🤖 AI Summary
This work identifies a critical stability deficiency in vision-language models (VLMs) when processing multicultural images: VLMs fail to correctly interpret cultural content when multiple unrelated cultural cues co-occur, due to attentional drift away from semantically relevant features. To systematically evaluate this vulnerability, we introduce ConfusedTourist—the first adversarial benchmark for cultural confusion—generating culturally mixed samples via image stacking and generative perturbations, and employing interpretability methods to trace the degradation of attention mechanisms. Experiments across mainstream VLMs reveal a substantial accuracy drop (average −32.7%), exposing their fundamental inability to disentangle and reason over composite cultural signals. Our contribution is twofold: (1) a standardized, challenging benchmark for evaluating cultural robustness in VLMs; and (2) the first systematic diagnosis of failure mechanisms under cultural interference, providing both theoretical insights and actionable directions for improving cross-cultural generalization.
📝 Abstract
Although the cultural dimension has been one of the key aspects in evaluating Vision-Language Models (VLMs), their ability to remain stable across diverse cultural inputs remains largely untested, despite being crucial to support diversity and multicultural societies. Existing evaluations often rely on benchmarks featuring only a singular cultural concept per image, overlooking scenarios where multiple, potentially unrelated cultural cues coexist.
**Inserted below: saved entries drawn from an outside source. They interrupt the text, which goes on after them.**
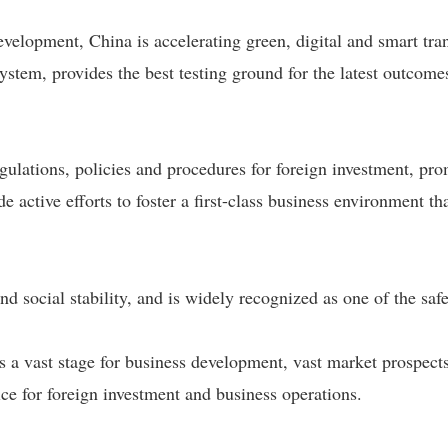
elopment, China is accelerating green, digital and smart tra
system, provides the best testing ground for the latest outcome
ulations, policies and procedures for foreign investment, pr
de active efforts to foster a first-class business environment t
nd social stability, and is widely recognized as one of the saf
rs a vast stage for business development, vast market prospects
ce for foreign investment and business operations.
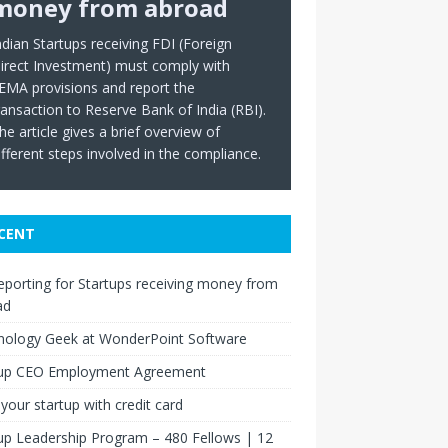
money from abroad
ndian Startups receiving FDI (Foreign
irect Investment) must comply with
EMA provisions and report the
ransaction to Reserve Bank of India (RBI).
he article gives a brief overview of
ifferent steps involved in the compliance.
CENT
eporting for Startups receiving money from
ad
nology Geek at WonderPoint Software
tup CEO Employment Agreement
your startup with credit card
up Leadership Program – 480 Fellows | 12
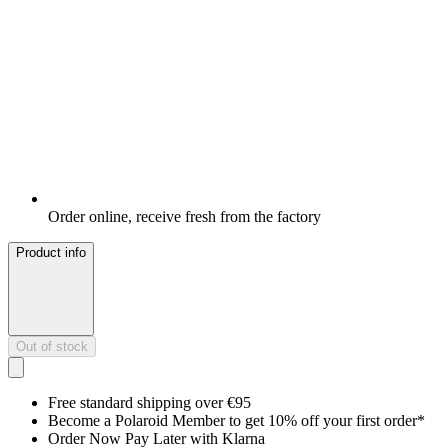
Order online, receive fresh from the factory
Product info
Out of stock
Free standard shipping over €95
Become a Polaroid Member to get 10% off your first order*
Order Now Pay Later with Klarna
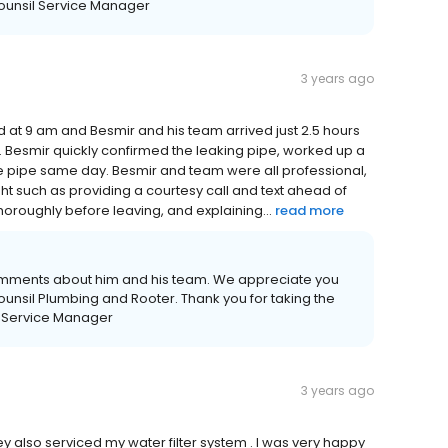
Counsil Service Manager
3 years ago
led at 9 am and Besmir and his team arrived just 2.5 hours
. Besmir quickly confirmed the leaking pipe, worked up a
e pipe same day. Besmir and team were all professional,
ight such as providing a courtesy call and text ahead of
thoroughly before leaving, and explaining...
read more
comments about him and his team. We appreciate you
unsil Plumbing and Rooter. Thank you for taking the
il Service Manager
3 years ago
 also serviced my water filter system . I was very happy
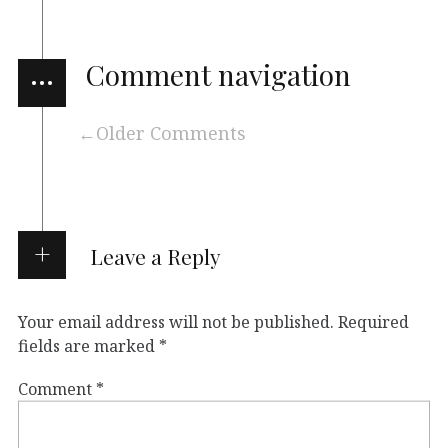
…
Comment navigation
Older Comments
Leave a Reply
Your email address will not be published.
Required
fields are marked
*
Comment
*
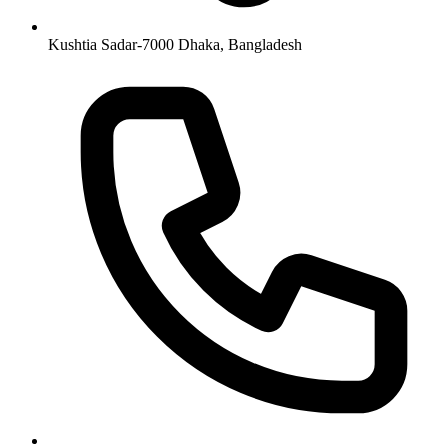
Kushtia Sadar-7000 Dhaka, Bangladesh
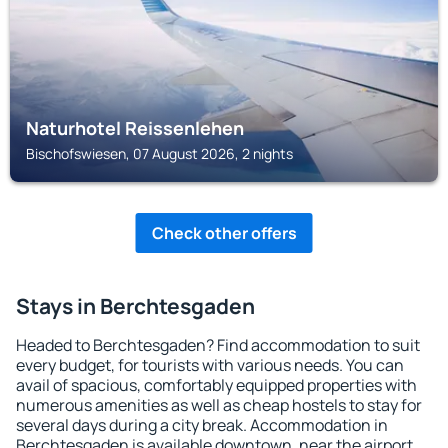
Naturhotel Reissenlehen
Bischofswiesen, 07 August 2026, 2 nights
Check other offers
Stays in Berchtesgaden
Headed to Berchtesgaden? Find accommodation to suit
every budget, for tourists with various needs. You can
avail of spacious, comfortably equipped properties with
numerous amenities as well as cheap hostels to stay for
several days during a city break. Accommodation in
Berchtesgaden is available downtown, near the airport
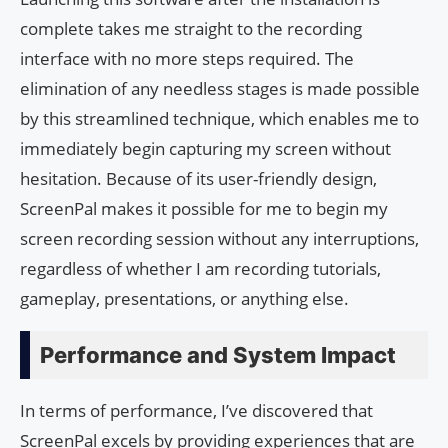
complete takes me straight to the recording
interface with no more steps required. The
elimination of any needless stages is made possible
by this streamlined technique, which enables me to
immediately begin capturing my screen without
hesitation. Because of its user-friendly design,
ScreenPal makes it possible for me to begin my
screen recording session without any interruptions,
regardless of whether I am recording tutorials,
gameplay, presentations, or anything else.
Performance and System Impact
In terms of performance, I’ve discovered that
ScreenPal excels by providing experiences that are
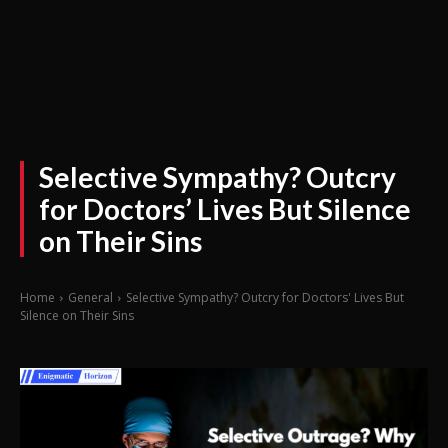
Selective Sympathy? Outcry
for Doctors’ Lives But Silence
on Their Sins
Home
General
Selective Sympathy? Outcry for Doctors' Lives But
Silence on Their Sins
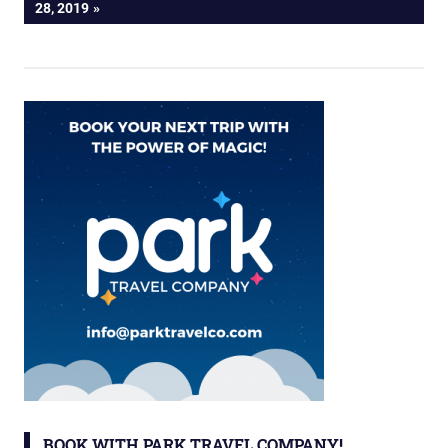
POST:
28, 2019
BOOK WITH PARK TRAVEL COMPANY!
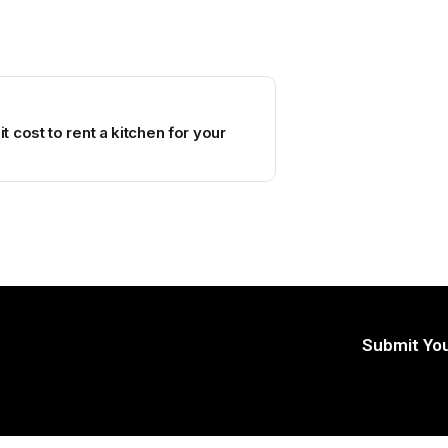
 cost to rent a kitchen for your
Submit You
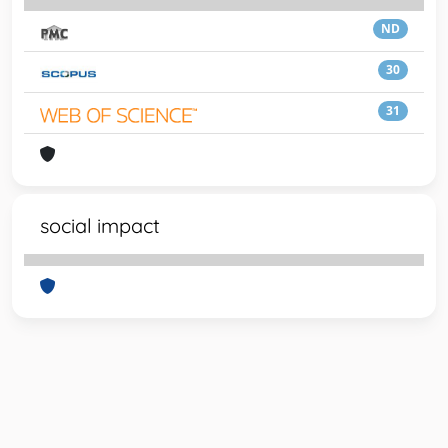
ND
30
31
social impact
Powered by
IRIS
-
about IRIS
-
Utilizzo dei cookie
-
Privacy
Copyright © 2026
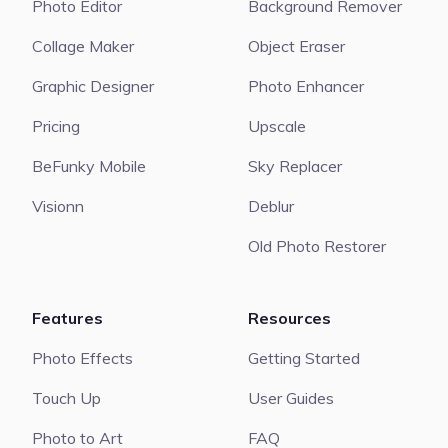
Photo Editor
Background Remover
Collage Maker
Object Eraser
Graphic Designer
Photo Enhancer
Pricing
Upscale
BeFunky Mobile
Sky Replacer
Visionn
Deblur
Old Photo Restorer
Features
Resources
Photo Effects
Getting Started
Touch Up
User Guides
Photo to Art
FAQ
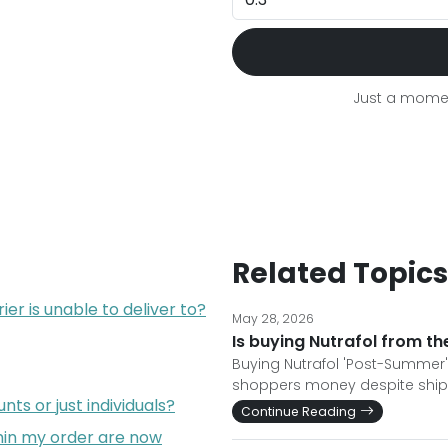
Just a momen
Related Topics
er is unable to deliver to?
May 28, 2026
Is buying Nutrafol from th
Buying Nutrafol 'Post-Summer
shoppers money despite shippi
ts or just individuals?
Continue Reading
hin my order are now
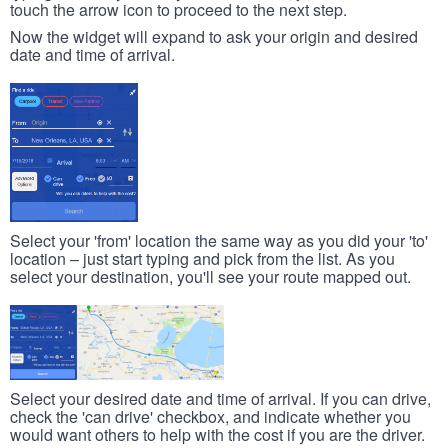
touch the arrow icon to proceed to the next step.
Now the widget will expand to ask your origin and desired
date and time of arrival.
Select your 'from' location the same way as you did your 'to'
location – just start typing and pick from the list. As you
select your destination, you'll see your route mapped out.
Select your desired date and time of arrival. If you can drive,
check the 'can drive' checkbox, and indicate whether you
would want others to help with the cost if you are the driver.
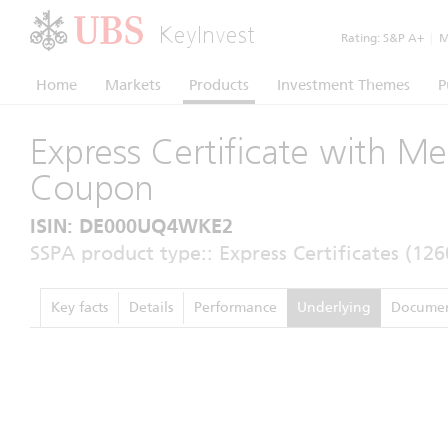
KeyInvest
Rating:
S&P A+
|
Mo
Home
Markets
Products
Investment Themes
P
Express Certificate with M
Coupon
ISIN: DE000UQ4WKE2
SSPA product type:: Express Certificates (126
Key facts
Details
Performance
Underlying
Documen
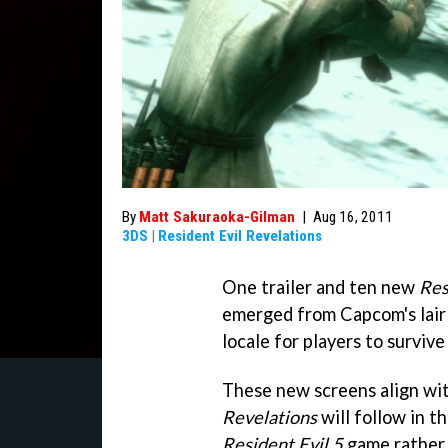
By
Matt Sakuraoka-Gilman
|
Aug 16, 2011
3DS
|
Resident Evil Revelations
One trailer and ten new
Res
emerged from Capcom's lair
locale for players to survive
These new screens align wi
Revelations
will follow in t
Resident Evil 5
game rather 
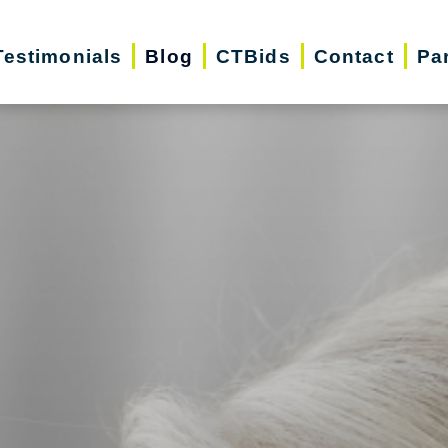
Testimonials
Blog
CTBids
Contact
Pa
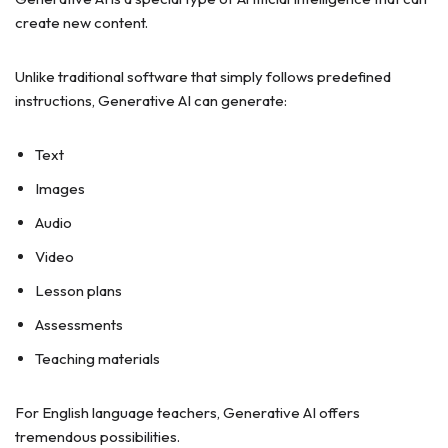
create new content.
Unlike traditional software that simply follows predefined
instructions, Generative AI can generate:
Text
Images
Audio
Video
Lesson plans
Assessments
Teaching materials
For English language teachers, Generative AI offers
tremendous possibilities.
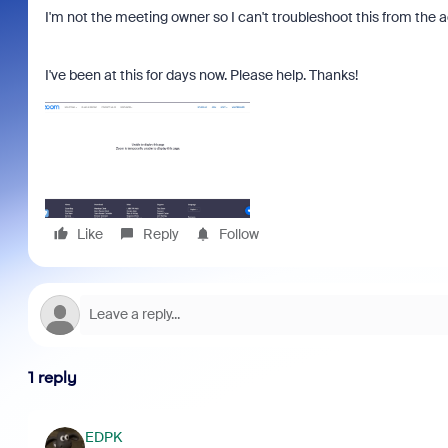
I'm not the meeting owner so I can't troubleshoot this from the 
I've been at this for days now. Please help. Thanks!
Like
Reply
Follow
1 reply
EDPK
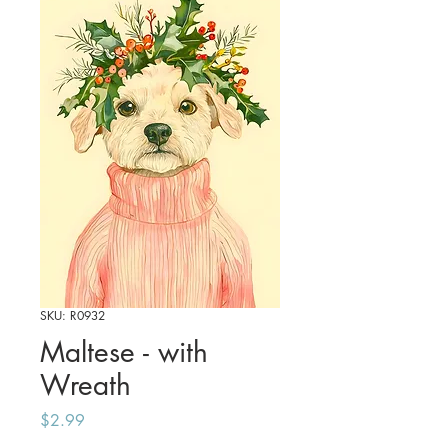
SKU: R0932
Maltese - with
Wreath
Price
$2.99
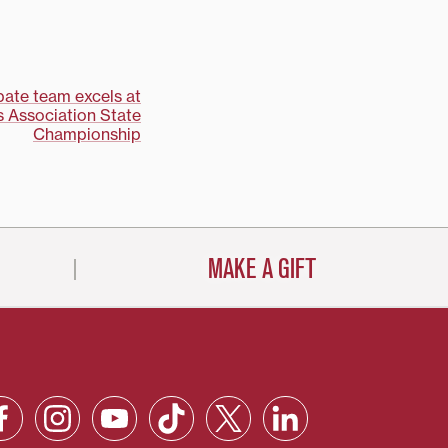
bate team excels at
 Association State
Championship
MAKE A GIFT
To address this gap, we introduce ConfusedTourist, a novel cultural adversarial robustness suite designed to assess VLMs' stability against perturbed geographical cues. Our experiments reveal a critical vulnerability, where accuracy drops heavily under simple image-stacking perturbations and even worsens with its image-generation-based variant. Interpretability analyses further show that these failures stem from systematic attention shifts toward distracting cues, diverting the model from its intended focus. These findings highlight a critical challenge: visual cultural concept mixing can substantially impair even state-of-the-art VLMs, underscoring the urgent need for more culturally robust multimodal understanding.